Le Petit Dejeuner

One of the greatest benefits of travelling is the amazing blend of characters you can find yourself mixed in with in some of the most mundane situations. It’s a kind of Mecca for those inclined towards people-watching.

This morning at breakfast, at my little round table in my little Parisian Ibis, I found myself in one such situation. To one side a British couple, to the other a French familiar.

The British lady (I presume wife of British chap), had already made her mark on the turn of events in the way she approached breakfast. That’s not to say she came in juggling small fluffy baby bunnies on a unicycle. Having presumably travelled many miles to France, her entire trip was being ruined by a lack of croissants. I’m not sure whether this trip was a once-in-a-lifetime thing for her. Perhaps since a child she had dreamt of eating nothing but croissants in Paris. Perhaps her own dining room is filled with pictures and paintings of the little armadillo-like bread treats. Perhaps her millionaire father built his empire on crumbly bread related products. Certainly she was disappointed.

Lady: ‘Excuse me. [pause, then a little louder with hands on her hips] Excuse me? [Then in an aggrieved manner] EX-Cuse Me?’.
Buffet lady: ‘Oui Madame?’ [The look on her face suggests she’s dealt with ‘The English stroppy lady’ before]
Lady: ‘More croissants?’ [Pause] ‘Are there any more croissants?’
Buffet: ‘Les croissants sont fini, madame’
Lady: ‘Sorry?’
Buffet: ‘Fini, madame’
Lady: ‘Did you hear that?’ [Giving her husband little time to reply], ‘They’ve no more croissants. There’s only ‘pan ‘o chocolate’ (said in a curious mix of French and Northern English accents) left!’

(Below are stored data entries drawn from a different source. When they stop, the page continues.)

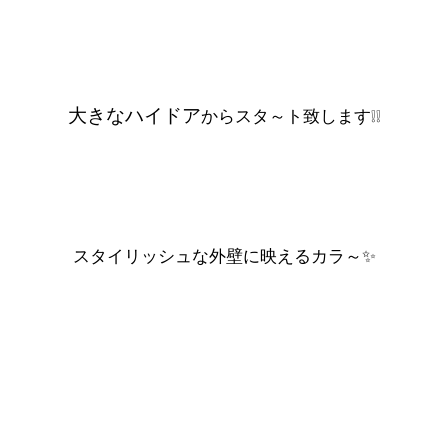
大きなハイドア
からスタ～ト致します❕❕
スタイリッシュな外壁に映えるカラ～✨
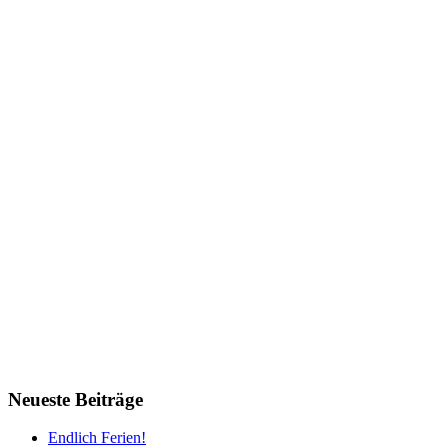
Neueste Beiträge
Endlich Ferien!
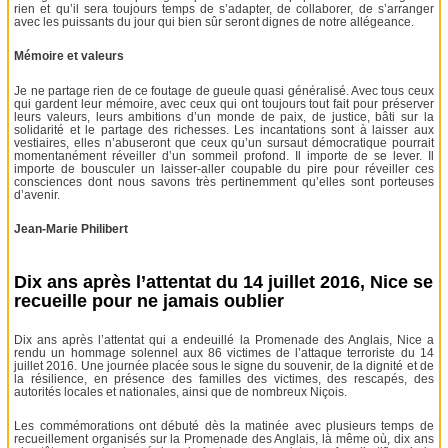
rien et qu’il sera toujours temps de s’adapter, de collaborer, de s’arranger
avec les puissants du jour qui bien sûr seront dignes de notre allégeance.
Mémoire et valeurs
Je ne partage rien de ce foutage de gueule quasi généralisé. Avec tous ceux
qui gardent leur mémoire, avec ceux qui ont toujours tout fait pour préserver
leurs valeurs, leurs ambitions d’un monde de paix, de justice, bâti sur la
solidarité et le partage des richesses. Les incantations sont à laisser aux
vestiaires, elles n’abuseront que ceux qu’un sursaut démocratique pourrait
momentanément réveiller d’un sommeil profond. Il importe de se lever. Il
importe de bousculer un laisser-aller coupable du pire pour réveiller ces
consciences dont nous savons très pertinemment qu’elles sont porteuses
d’avenir.
Jean-Marie Philibert
Dix ans après l’attentat du 14 juillet 2016, Nice se
recueille pour ne jamais oublier
Dix ans après l’attentat qui a endeuillé la Promenade des Anglais, Nice a
rendu un hommage solennel aux 86 victimes de l’attaque terroriste du 14
juillet 2016. Une journée placée sous le signe du souvenir, de la dignité et de
la résilience, en présence des familles des victimes, des rescapés, des
autorités locales et nationales, ainsi que de nombreux Niçois.
Les commémorations ont débuté dès la matinée avec plusieurs temps de
recueillement organisés sur la Promenade des Anglais, là même où, dix ans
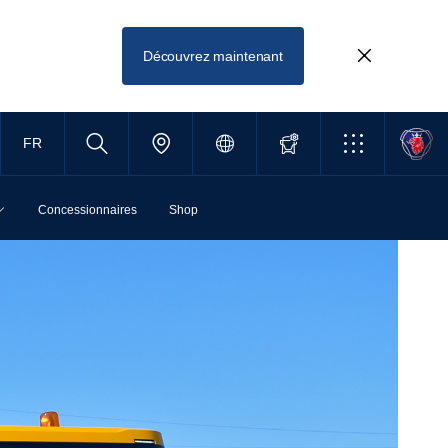
Découvrez maintenant
FR
Concessionnaires
Shop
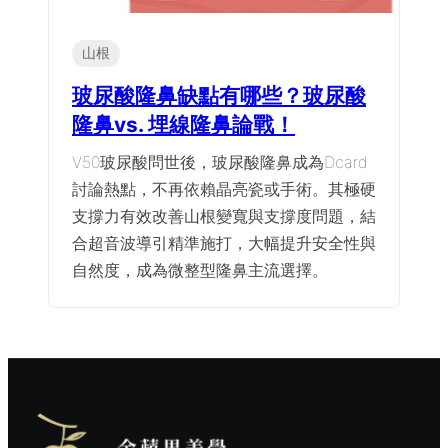
山根
玻尿酸隆鼻缺點有哪些？玻尿酸
隆鼻vs. 埋線隆鼻論戰！
V50玻尿酸問世後，玻尿酸隆鼻成為Dcard
討論熱點，不再依賴晶亮瓷或手術。其極硬
支撐力有效改善山根變寬與支撐度問題，結
合超音波導引精準施打，大幅提升安全性與
自然度，成為微整型隆鼻主流選擇。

She the proceeded to talk about the lack of croissants on the table next to us, with amazing vigour and gusto, but my attention was drawn to the French family to the left by then. They’d been at dinner the night before. They stuck in the mind then because of the annoying yappy fluff of dog they brought to the dining room, which had clearly been given the brief of keeping diners alert by giving impromptu barks to make everybody jump.

This morning they stuck in the mind because they appeared to be wearing the same clothes they had worn the two days previous. There were two old women, a boy and a dog. They appeared to be the embodiment of some Roald Dahl book. They boy sat on the table next to them, and rarely spoke because he was clearly concocting some kind of marvelous medicine for his aunts to drink.

We all then went about our days – The boy to his cleaning duties at the hands of his cruel aunts and their Mutley-esque hound, and the British couple presumably off in their quest to find the ultimate stack of plain croissants.